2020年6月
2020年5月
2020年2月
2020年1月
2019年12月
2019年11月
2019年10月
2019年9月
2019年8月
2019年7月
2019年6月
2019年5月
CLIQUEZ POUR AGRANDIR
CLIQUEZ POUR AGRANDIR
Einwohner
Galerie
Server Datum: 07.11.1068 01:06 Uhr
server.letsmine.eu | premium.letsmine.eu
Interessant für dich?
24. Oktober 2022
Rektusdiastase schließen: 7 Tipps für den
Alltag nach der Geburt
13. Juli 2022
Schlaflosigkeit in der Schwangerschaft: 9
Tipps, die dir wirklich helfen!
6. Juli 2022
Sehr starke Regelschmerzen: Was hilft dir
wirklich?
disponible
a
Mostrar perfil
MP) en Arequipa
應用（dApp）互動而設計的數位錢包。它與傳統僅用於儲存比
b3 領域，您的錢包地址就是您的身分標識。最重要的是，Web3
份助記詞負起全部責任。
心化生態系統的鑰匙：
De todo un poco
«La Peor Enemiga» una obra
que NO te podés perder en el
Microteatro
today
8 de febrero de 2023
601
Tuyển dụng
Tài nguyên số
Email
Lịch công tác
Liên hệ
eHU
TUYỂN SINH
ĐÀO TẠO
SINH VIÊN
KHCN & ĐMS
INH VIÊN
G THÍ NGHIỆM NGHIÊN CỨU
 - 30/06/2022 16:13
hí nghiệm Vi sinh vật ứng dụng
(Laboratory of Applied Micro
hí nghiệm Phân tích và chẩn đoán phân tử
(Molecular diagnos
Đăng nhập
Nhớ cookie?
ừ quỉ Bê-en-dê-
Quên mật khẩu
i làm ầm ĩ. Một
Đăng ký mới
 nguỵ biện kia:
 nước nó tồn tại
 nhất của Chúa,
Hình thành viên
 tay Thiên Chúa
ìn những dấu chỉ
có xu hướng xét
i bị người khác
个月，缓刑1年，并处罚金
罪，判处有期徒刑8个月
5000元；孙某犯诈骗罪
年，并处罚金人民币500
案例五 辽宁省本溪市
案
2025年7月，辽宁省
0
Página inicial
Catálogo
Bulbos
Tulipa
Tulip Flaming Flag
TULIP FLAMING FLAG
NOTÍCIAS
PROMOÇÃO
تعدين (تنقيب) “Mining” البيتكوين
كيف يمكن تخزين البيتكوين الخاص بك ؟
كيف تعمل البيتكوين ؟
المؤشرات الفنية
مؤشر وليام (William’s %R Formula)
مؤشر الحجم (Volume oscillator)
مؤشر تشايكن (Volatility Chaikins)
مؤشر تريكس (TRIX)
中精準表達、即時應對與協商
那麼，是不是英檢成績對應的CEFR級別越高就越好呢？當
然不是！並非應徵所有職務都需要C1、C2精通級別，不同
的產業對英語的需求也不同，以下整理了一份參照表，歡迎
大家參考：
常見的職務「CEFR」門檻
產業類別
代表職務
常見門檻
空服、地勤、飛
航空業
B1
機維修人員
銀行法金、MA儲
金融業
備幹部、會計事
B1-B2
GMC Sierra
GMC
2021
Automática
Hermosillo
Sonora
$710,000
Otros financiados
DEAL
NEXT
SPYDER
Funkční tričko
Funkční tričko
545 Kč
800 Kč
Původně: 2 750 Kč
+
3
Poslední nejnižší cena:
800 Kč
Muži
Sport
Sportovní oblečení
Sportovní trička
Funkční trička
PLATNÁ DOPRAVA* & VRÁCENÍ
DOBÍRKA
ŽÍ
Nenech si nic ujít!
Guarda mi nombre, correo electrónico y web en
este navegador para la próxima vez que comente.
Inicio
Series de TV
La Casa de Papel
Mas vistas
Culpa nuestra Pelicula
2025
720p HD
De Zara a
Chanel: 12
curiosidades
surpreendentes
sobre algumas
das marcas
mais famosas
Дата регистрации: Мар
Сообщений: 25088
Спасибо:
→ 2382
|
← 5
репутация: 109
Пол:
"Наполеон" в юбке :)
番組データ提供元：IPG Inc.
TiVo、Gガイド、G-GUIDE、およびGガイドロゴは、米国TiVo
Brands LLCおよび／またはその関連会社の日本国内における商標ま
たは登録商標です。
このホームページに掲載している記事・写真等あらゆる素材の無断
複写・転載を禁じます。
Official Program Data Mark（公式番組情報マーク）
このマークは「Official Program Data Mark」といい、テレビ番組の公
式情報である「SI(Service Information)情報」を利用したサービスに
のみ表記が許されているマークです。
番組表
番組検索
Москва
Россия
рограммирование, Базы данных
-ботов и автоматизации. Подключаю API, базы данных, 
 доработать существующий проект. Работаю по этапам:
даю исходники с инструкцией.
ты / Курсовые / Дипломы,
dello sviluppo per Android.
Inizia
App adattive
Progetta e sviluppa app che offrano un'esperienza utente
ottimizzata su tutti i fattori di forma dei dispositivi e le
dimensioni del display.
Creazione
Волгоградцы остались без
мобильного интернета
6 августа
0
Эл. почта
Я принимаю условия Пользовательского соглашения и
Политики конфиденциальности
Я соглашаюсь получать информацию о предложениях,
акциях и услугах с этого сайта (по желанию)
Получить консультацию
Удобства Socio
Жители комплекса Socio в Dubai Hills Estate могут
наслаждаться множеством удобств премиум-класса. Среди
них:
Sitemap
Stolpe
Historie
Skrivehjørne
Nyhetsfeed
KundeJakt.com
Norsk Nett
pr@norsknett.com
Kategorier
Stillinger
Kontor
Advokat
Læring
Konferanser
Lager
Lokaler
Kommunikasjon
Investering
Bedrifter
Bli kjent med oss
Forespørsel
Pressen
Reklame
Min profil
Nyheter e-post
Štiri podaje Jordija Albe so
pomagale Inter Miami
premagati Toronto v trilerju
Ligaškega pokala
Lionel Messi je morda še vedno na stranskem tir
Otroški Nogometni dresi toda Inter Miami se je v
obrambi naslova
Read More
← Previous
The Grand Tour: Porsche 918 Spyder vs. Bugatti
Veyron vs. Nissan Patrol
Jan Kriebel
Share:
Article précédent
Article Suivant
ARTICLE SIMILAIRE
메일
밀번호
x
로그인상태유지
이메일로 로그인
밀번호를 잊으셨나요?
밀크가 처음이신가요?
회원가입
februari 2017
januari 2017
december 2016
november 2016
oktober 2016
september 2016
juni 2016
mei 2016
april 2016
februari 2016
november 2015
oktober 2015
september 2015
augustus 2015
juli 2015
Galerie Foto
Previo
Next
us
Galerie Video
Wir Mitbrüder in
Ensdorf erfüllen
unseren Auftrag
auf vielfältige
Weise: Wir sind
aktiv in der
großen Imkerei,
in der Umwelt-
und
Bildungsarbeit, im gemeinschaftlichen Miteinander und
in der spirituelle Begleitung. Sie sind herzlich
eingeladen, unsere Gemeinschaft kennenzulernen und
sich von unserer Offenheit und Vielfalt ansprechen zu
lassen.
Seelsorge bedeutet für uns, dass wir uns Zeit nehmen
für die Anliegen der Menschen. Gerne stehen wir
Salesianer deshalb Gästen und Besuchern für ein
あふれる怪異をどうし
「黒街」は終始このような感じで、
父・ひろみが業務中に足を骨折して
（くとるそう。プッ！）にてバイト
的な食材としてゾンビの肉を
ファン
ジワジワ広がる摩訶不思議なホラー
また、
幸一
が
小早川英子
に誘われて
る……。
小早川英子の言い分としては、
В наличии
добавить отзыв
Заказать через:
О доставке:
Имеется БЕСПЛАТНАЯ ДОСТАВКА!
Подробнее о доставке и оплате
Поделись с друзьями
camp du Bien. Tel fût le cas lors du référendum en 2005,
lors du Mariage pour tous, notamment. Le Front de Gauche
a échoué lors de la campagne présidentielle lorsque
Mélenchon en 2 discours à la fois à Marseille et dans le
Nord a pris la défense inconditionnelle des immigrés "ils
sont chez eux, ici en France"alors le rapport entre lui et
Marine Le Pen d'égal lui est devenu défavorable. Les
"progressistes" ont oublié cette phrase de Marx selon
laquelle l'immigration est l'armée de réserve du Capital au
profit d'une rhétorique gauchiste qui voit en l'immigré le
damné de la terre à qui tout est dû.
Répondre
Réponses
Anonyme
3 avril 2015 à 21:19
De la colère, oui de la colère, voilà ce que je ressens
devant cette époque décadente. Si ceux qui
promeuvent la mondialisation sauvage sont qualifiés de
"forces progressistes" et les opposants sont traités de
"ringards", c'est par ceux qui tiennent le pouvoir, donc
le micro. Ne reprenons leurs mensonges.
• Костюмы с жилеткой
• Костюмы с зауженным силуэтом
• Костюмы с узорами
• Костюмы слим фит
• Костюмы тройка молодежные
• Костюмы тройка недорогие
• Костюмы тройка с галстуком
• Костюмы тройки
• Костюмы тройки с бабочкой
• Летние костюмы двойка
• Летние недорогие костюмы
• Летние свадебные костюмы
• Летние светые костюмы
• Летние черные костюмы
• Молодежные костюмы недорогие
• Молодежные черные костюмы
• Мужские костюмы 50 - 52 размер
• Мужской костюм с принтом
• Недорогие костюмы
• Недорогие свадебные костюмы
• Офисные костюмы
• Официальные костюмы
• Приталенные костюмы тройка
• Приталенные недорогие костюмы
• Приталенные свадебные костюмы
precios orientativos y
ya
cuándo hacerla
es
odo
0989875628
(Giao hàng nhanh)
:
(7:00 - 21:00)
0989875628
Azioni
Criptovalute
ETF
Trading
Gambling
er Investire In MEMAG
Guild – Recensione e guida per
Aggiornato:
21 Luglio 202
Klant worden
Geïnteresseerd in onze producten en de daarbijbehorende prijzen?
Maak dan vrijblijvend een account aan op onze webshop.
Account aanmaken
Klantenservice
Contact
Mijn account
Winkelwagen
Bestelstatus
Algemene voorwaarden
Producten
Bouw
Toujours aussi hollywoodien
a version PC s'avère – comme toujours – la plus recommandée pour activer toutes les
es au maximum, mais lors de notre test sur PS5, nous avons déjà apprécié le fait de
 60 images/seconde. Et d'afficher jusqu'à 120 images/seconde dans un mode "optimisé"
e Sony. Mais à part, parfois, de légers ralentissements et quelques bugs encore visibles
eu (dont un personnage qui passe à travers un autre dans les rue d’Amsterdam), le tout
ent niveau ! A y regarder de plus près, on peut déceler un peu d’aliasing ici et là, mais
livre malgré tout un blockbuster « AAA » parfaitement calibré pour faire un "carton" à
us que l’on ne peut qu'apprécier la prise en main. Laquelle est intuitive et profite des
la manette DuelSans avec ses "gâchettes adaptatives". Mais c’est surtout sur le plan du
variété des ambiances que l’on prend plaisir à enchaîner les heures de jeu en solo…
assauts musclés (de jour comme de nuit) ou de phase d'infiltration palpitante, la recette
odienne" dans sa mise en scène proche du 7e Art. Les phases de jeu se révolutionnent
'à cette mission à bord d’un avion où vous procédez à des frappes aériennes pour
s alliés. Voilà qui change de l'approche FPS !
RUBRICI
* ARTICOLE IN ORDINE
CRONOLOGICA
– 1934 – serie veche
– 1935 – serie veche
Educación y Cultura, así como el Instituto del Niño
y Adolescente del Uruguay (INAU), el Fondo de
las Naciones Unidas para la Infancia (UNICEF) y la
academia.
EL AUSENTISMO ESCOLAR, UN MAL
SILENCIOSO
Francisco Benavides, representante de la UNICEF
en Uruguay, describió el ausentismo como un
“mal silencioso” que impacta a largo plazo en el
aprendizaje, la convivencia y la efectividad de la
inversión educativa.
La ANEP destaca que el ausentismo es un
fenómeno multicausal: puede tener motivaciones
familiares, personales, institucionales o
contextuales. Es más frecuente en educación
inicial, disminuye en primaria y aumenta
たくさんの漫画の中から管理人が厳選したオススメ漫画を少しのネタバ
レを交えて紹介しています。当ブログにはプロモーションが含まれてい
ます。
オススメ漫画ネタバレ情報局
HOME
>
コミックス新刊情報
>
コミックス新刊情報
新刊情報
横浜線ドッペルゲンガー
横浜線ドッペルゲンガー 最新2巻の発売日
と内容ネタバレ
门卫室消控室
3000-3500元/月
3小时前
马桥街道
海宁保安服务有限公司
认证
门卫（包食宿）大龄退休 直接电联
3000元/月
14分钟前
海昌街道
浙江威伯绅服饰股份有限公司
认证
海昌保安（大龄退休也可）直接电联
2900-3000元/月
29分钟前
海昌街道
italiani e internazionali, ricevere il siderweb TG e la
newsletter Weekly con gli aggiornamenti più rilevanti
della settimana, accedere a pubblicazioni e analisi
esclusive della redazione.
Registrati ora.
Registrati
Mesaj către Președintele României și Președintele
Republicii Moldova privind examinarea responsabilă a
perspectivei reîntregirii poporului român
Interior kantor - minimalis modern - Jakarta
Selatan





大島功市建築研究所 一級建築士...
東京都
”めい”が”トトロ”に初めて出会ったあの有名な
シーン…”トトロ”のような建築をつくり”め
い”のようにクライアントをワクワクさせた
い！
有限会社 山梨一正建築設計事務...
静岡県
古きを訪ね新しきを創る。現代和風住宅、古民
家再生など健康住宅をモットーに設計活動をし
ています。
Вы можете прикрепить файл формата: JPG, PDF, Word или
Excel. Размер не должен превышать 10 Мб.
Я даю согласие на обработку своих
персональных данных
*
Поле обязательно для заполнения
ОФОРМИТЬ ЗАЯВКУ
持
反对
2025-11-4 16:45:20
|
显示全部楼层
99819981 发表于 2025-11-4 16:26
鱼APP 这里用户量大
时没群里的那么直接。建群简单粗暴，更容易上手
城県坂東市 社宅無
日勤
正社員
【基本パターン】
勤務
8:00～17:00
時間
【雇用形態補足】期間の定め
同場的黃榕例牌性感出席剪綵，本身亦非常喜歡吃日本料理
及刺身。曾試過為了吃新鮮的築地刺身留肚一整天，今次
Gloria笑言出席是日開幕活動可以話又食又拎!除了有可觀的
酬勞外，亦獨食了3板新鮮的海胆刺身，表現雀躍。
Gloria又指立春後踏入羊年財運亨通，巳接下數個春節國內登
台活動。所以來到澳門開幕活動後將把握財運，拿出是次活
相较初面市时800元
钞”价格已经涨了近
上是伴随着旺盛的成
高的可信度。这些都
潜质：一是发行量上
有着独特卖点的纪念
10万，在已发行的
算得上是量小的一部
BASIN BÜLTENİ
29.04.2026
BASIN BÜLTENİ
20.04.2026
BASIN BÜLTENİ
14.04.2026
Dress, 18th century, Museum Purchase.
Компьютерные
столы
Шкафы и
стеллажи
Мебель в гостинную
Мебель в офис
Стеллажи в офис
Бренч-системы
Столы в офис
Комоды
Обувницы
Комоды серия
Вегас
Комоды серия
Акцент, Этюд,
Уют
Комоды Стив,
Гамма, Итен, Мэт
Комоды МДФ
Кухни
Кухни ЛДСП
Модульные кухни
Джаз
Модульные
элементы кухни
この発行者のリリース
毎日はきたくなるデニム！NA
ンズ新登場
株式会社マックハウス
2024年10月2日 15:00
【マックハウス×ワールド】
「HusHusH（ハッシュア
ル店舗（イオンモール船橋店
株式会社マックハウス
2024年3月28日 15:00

□ □ □ □ □

What needs to be done:
Take the listing from its first line to the line containing "(Laboratory of Applied Micro". Reproduce those lines exactly and nothing else.

Solution to this task:
2020年6月
2020年5月
2020年2月
2020年1月
2019年12月
2019年11月
2019年10月
2019年9月
2019年8月
2019年7月
2019年6月
2019年5月
CLIQUEZ POUR AGRANDIR
CLIQUEZ POUR AGRANDIR
Einwohner
Galerie
Server Datum: 07.11.1068 01:06 Uhr
server.letsmine.eu | premium.letsmine.eu
Interessant für dich?
24. Oktober 2022
Rektusdiastase schließen: 7 Tipps für den
Alltag nach der Geburt
13. Juli 2022
Schlaflosigkeit in der Schwangerschaft: 9
Tipps, die dir wirklich helfen!
6. Juli 2022
Sehr starke Regelschmerzen: Was hilft dir
wirklich?
disponible
a
Mostrar perfil
MP) en Arequipa
應用（dApp）互動而設計的數位錢包。它與傳統僅用於儲存比
b3 領域，您的錢包地址就是您的身分標識。最重要的是，Web3
份助記詞負起全部責任。
心化生態系統的鑰匙：
De todo un poco
«La Peor Enemiga» una obra
que NO te podés perder en el
Microteatro
today
8 de febrero de 2023
601
Tuyển dụng
Tài nguyên số
Email
Lịch công tác
Liên hệ
eHU
TUYỂN SINH
ĐÀO TẠO
SINH VIÊN
KHCN & ĐMS
INH VIÊN
G THÍ NGHIỆM NGHIÊN CỨU
 - 30/06/2022 16:13
hí nghiệm Vi sinh vật ứng dụng
(Laboratory of Applied Micro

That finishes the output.